AIBU to be upset that dentist took the wrong tooth out?

(96 Posts)
AllDirections Tue 03-Jun-14 10:40:23

Just had a horrible experience with DD2 (13) at the dentist. She was due to have 4 baby teeth removed on one side and then another 4 on the other side in a few weeks time. The dentist came into the room and didn't even know what we there for until he spoke to his assistant. He then suggested that he take all 8 teeth out which we agreed to.

DD2 had lots of injections and then he started removing teeth. I stopped him a couple of times when she obviously in severe pain and he gave her more injections. The whole thing was very traumatic, DD2 was distraught and the dentist refused to continue at one point and gave us 5 minutes alone. She nearly threw up (which has happened before) and then he carried on but he took out a tooth that the orthodontist wanted leaving in as the big tooth underneath is no good.

His rather arrogant attitude changed immediately and I could see the panic in his face.
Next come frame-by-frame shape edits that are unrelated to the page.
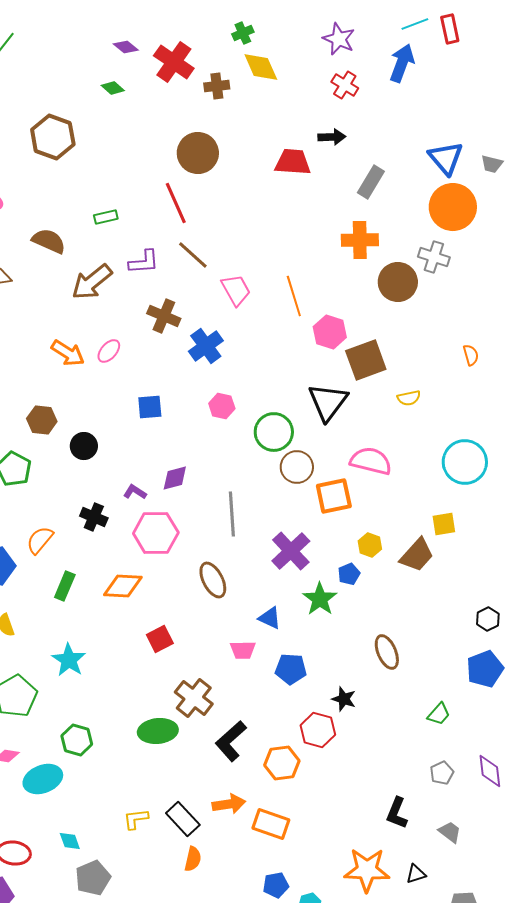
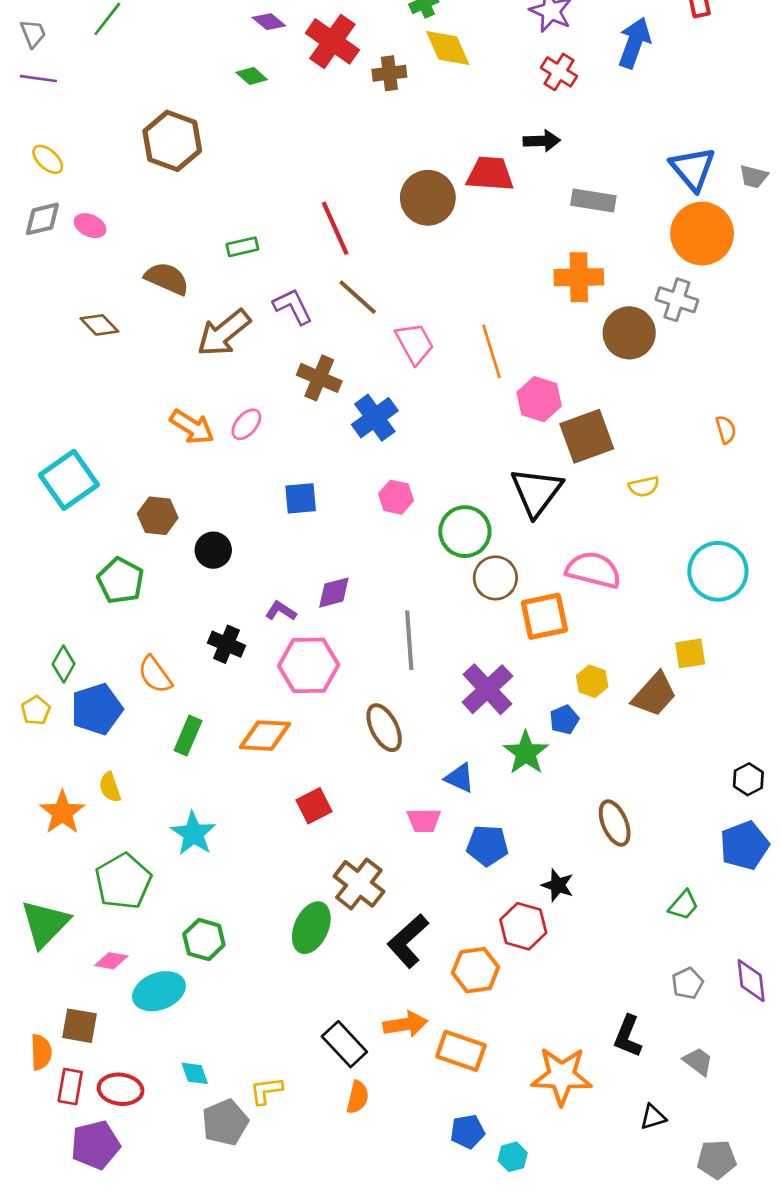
brown circle: (198, 153) -> (428, 198), moved
gray rectangle: (371, 182) -> (593, 200), turned 68
purple L-shape: (144, 262) -> (293, 306), turned -112
orange semicircle: (40, 540) -> (155, 675), turned -76
green ellipse: (158, 731) -> (311, 928), turned -60
yellow L-shape: (136, 819) -> (266, 1091), moved
orange star: (367, 870) -> (562, 1076), moved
He asked if we wanted him to continue which of course we did otherwise DD2 would have had to go through it all again. He got his assistant to come back in and rechecked which teeth he still needed to remove. He mentioned to her that there would be no point trying to reimplant the tooth.

When it was over he kept asking if I wanted to talk about his mistake or make an appointment to talk about it or let the orthodontist deal with it. I just wanted to get D2 out of there so I said to let the orthodontist sort it out later. If he'd had a nice attitude throughout then I wouldn't be quite so upset but I think his arrogant manner and his lack of attention to detail caused his mistake. I'm really shaken up by watching what DD2 just went through so I'm not thinking clearly. I don't know whether to leave it or to make a complaint and I don't know who to complain to!

AgaPanthers Wed 04-Jun-14 18:37:01

This is why I don't trust NHS dentists, my local one is like this with my kids too all slapdash and hurried, presumably because he doesn't think the NHS pays them enough. He does adults privately and seems to think deigning to treat children is a favour.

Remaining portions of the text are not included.